Feminis: Konotasi Negatif dalam Masyarakat

Feminis: Konotasi Negatif dalam Masyarakat

Sumber Gambar : thefederal.com

Konotasi feminis dalam masyarakat masih menjadi hal yang negatif. Feminis sering diasumsikan sebagai upaya perlawanan yang dilakukan oleh kelompok gender perempuan terhadap laki-laki. Hal ini kemudian menimbulkan pandangan negatif terhadap feminis, yang dianggap sebagai pemberontak dari nilai norma yang telah berasa di masyarakat. Selain itu, masyarakat beranggapan bahwa feminis adalah nilai-nilai yang dibawa oleh budaya Barat. Ini mengakibatkan penolakan oleh masyarakat karena dinilai tidak sesuai dengan budaya Asia.

Sebagai mahasiswa FISIP yang meneliti permasalahan gender dalam masyarakat Asia. Feminis merupakan gerakan yang lebih dari sekedar "pemberontakan". Penggunaan feminis bukan sebagai upaya untuk mengubah norma dan nilai-nilai budaya di masyarakat.

Pada dasarnya, hakikat dari feminis adalah memperjuangkan hak-hak asasi perempuan sebagai manusia. Di mana mereka tidak dapat menggunakannya karena ada sistem yang menormalisasi peran mereka. Sehingga, perempuan sebagai manusia tidak dapat memaksimalkan peran mereka sesuai dengan kebutuhan dan keinginannya.

Sementara pada masyarakat Asia, memforsir peran perempuan dan laki-laki sesuai dengan ekspektasi masyarakat. Dalam pengertiannya, penjelasan yang saya berikan dapat mengarah pada kebebasan individu.

Akan tetapi, feminis dengan jelas tidak semerta muncul untuk memberontak.
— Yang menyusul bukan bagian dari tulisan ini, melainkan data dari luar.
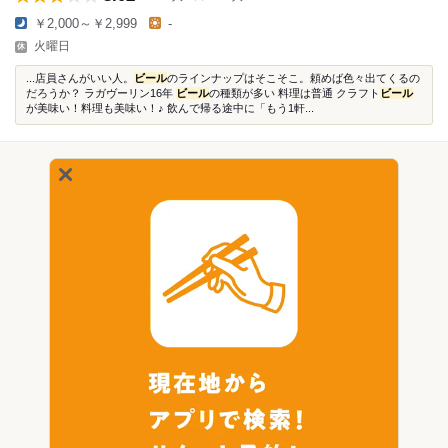
￥2,000～￥2,999
-
火曜日
...店員さんがいい人。
ビール
のラインナップはそこそこ。頼めば色々出てくるの
だろうか？ ラガヴーリン16年
ビール
の種類が多い 料理は普通 クラフト
ビール
が美味い！料理も美味い！♪ 飲んで帰る途中に「もう1軒...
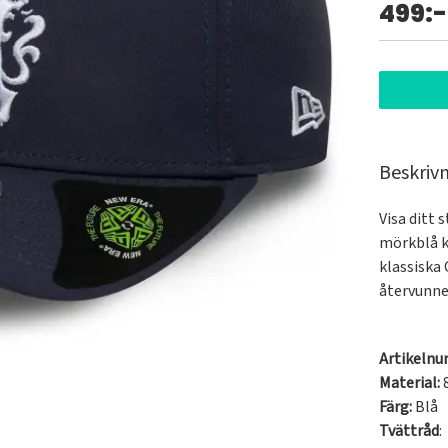
499:-
Beskriv
Visa ditt 
mörkblå k
klassiska 
återvunne
Artikeln
Material:
8
Färg:
Blå
Tvättråd
:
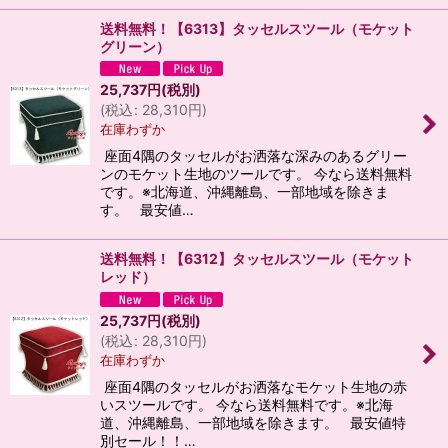
送料無料！【6313】タッセルスツール（モケット
グリーン）
25,737
円
(税別)
(
税込
:
28,310
円
)
在庫わずか
座面4隅のタッセルがお洒落な深みのあるグリー
ンのモケット生地のツールです。 今なら送料無料
です。※北海道、沖縄離島、一部地域を除きま
す。 最安値…
送料無料！【6312】タッセルスツール（モケット
レッド）
25,737
円
(税別)
(
税込
:
28,310
円
)
在庫わずか
座面4隅のタッセルがお洒落なモケット生地の赤
いスツールです。 今なら送料無料です。※北海
道、沖縄離島、一部地域を除きます。 最安値特
別セール！！…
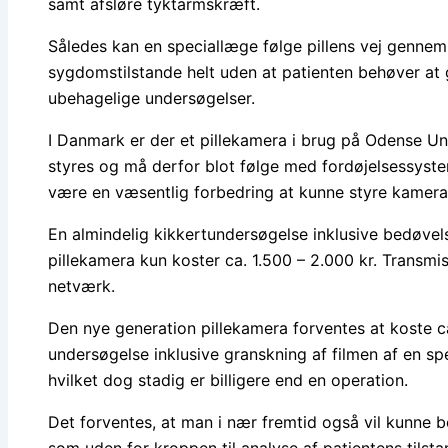
samt afsløre tyktarmskræft.
Således kan en speciallæge følge pillens vej genne
sygdomstilstande helt uden at patienten behøver a
ubehagelige undersøgelser.
I Danmark er der et pillekamera i brug på Odense Uni
styres og må derfor blot følge med fordøjelsessystem
være en væsentlig forbedring at kunne styre kamera
En almindelig kikkertundersøgelse inklusive bedøvels
pillekamera kun koster ca. 1.500 – 2.000 kr. Transmi
netværk.
Den nye generation pillekamera forventes at koste ca
undersøgelse inklusive granskning af filmen af en spec
hvilket dog stadig er billigere end en operation.
Det forventes, at man i nær fremtid også vil kunne be
som uden for kroppen til analyse af patientens tilstan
Tetapi sebagai reaksi dari realita fenomena sosial budaya patriarki, di mana perempuan dalam kualitas perannya dibatasi. Lalu kemudian memengaruhi jumlah perannya dalam ruang publik.

Feminis tidak hanya digunakan dalam budaya Barat, tetapi juga budaya Timur. Feminis bukan perspektif yang berasal dari budaya Barat. Tanpa feminis pun, dorongan untuk memberdayakan perempuan dan kesetaraan gender tetap akan terjadi. Feminis menjadi wadah bagi gerakan perempuan, agar pemerintah dapat membuat kebijakan dan melindungi hak-hak mereka sebagaimana telah tercantum dalam HAM.
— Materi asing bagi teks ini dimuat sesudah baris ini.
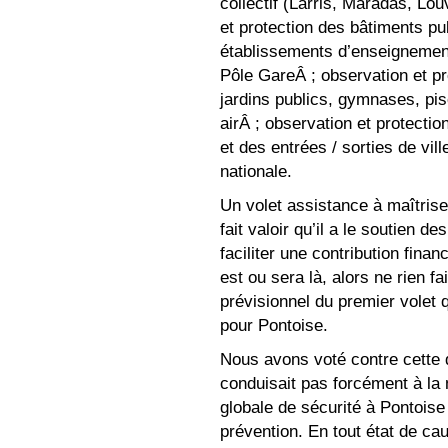
collectif (Larris, Maradas, Lou
et protection des bâtiments pu
établissements d’enseignement
Pôle GareÂ ; observation et p
jardins publics, gymnases, pisc
airÂ ; observation et protecti
et des entrées / sorties de ville
nationale.
Un volet assistance à maîtris
fait valoir qu’il a le soutien d
faciliter une contribution finan
est ou sera là, alors ne rien fa
prévisionnel du premier volet 
pour Pontoise.
Nous avons voté contre cette d
conduisait pas forcément à la 
globale de sécurité à Pontois
prévention. En tout état de ca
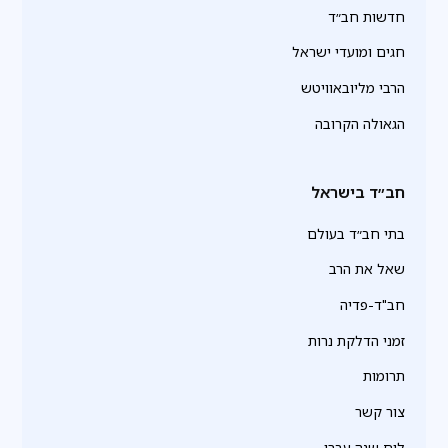
חדשות חב״ד
חגים ומועדי ישראל
הרבי מליובאוויטש
הגאולה הקרובה
חב״ד בישראל
בתי חב״ד בעולם
שאל את הרב
חב"ד-פדיה
זמני הדלקת נרות
תרומות
צור קשר
לוח שנה עברי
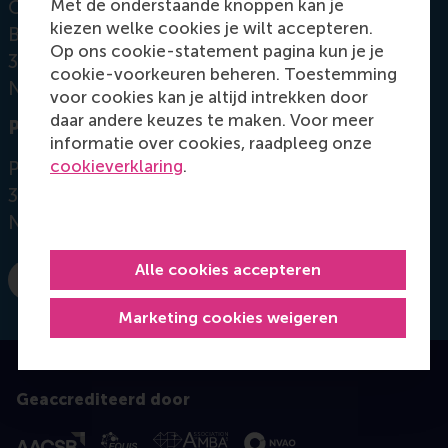
Met de onderstaande knoppen kan je
Office: Mandeville Building T09-45
kiezen welke cookies je wilt accepteren.
Burgemeester Oudlaan 50
Op ons cookie-statement pagina kun je je
3062 PA Rotterdam
cookie-voorkeuren beheren. Toestemming
Netherlands
voor cookies kan je altijd intrekken door
daar andere keuzes te maken. Voor meer
Postal address
informatie over cookies, raadpleeg onze
cookieverklaring
.
Postbus 1738
3000 DR
Rotterdam
Netherlands
Alle cookies accepteren
E-mail rathee@rsm.nl
Marketing cookies weigeren
Geaccrediteerd door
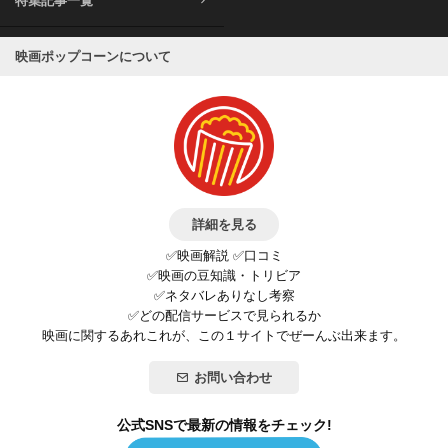
特集記事一覧
映画ポップコーンについて
詳細を見る
✅映画解説 ✅口コミ
✅映画の豆知識・トリビア
✅ネタバレありなし考察
✅どの配信サービスで見られるか
映画に関するあれこれが、この１サイトでぜーんぶ出来ます。
お問い合わせ
公式SNSで最新の情報をチェック!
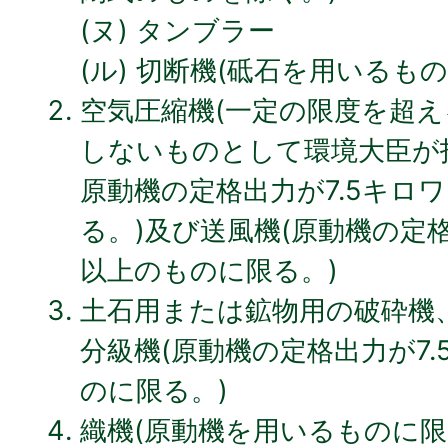
(ヌ) タンブラー
(ル) 切断機(砥石を用いるも
空気圧縮機(一定の限度を超
しないものとして環境大臣が
原動機の定格出力が7.5キロ
る。)及び送風機(原動機の定格
以上のものに限る。)
土石用または鉱物用の破砕機
分級機(原動機の定格出力が7
のに限る。)
織機(原動機を用いるものに限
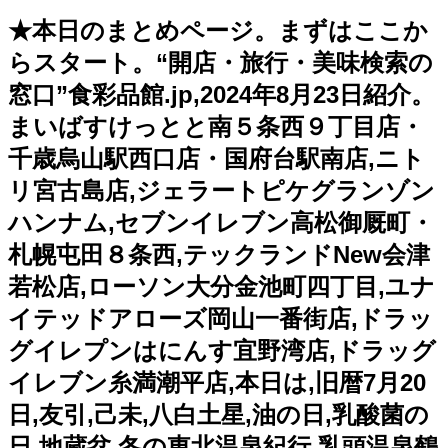
★本日のまとめページ。まずはここか
らスタート。“開店・旅行・美味検索の
窓口”食彩品館.jp,2024年8月23日紹介。
まいばすけっとと南５条西９丁目店・
千歳烏山駅西口店・国府台駅南店,ニト
リ宮古島店,ジェラートピケグランゾン
ハンナム,セブンイレブン高松御厩町・
札幌屯田８条西,テックランドNew会津
若松店,ローソン大分金池町四丁目,ユナ
イテッドアローズ岡山一番街店,ドラッ
グイレプンはにんす宜野湾店,ドラッグ
イレブン糸満潮平店,本日は,旧暦7月20
日,友引,己未,八白土星,油の日,乳酸菌の
日,地蔵盆,冬の東北温泉紀行,乳頭温泉鶴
Memang dalam Undang-Undang Dasar, warga negara telah dilindungi hak-haknya sebagaimana tidak bisa diambil oleh siapapun. Pada realitanya, "legalitas" ruang publik didominasi oleh laki-laki sebagai dampak dari keberlangsungan sistem pemisahan peran gender yang telah ada bahkan sebelum industrialisasi berkembang di dunia. Terdapat perubahan fenomena di mana keberlangsungan ekonomi negara bergantung pada faktor produksi. Sementara faktor produksi juga membutuhkan tenaga kerja laki-laki dan perempuan.
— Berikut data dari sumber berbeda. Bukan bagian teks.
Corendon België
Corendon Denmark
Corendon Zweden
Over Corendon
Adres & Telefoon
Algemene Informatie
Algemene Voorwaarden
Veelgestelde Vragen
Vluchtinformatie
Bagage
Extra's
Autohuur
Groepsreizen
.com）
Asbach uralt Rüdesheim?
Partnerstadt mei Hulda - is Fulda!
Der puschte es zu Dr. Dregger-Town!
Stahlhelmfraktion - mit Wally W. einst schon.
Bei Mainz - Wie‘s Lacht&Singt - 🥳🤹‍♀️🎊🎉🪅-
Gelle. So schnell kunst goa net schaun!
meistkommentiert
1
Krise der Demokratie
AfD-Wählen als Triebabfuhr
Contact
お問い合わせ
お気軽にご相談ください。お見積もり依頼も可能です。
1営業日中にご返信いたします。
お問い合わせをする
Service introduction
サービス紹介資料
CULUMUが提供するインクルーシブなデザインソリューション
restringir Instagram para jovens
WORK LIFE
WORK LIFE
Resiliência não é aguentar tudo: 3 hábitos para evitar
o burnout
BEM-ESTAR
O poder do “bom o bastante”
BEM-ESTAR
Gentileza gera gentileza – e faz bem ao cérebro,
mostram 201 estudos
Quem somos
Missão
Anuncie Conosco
Karena budaya patriarki, aturan domestik juga ditentukan dan dikepalai oleh satu orang yang mayoritas adalah laki-laki. Ini menyebabkan perempuan sulit untuk berpartisipasi dalam ruang lingkup laki-laki, dalam hal ini ruang publik.

Oleh karena itu, untuk menjembatani sistem norma budaya patriarki dengan kebutuhan ekonomi negara. Diperlukan pendekatan feminis agar perempuan juga dapat berpartisipasi dalam ruang publik.

Ditulis oleh Salshabila Anggrahini Subekti, mahasiswa Hubungan Internasional, FISIP.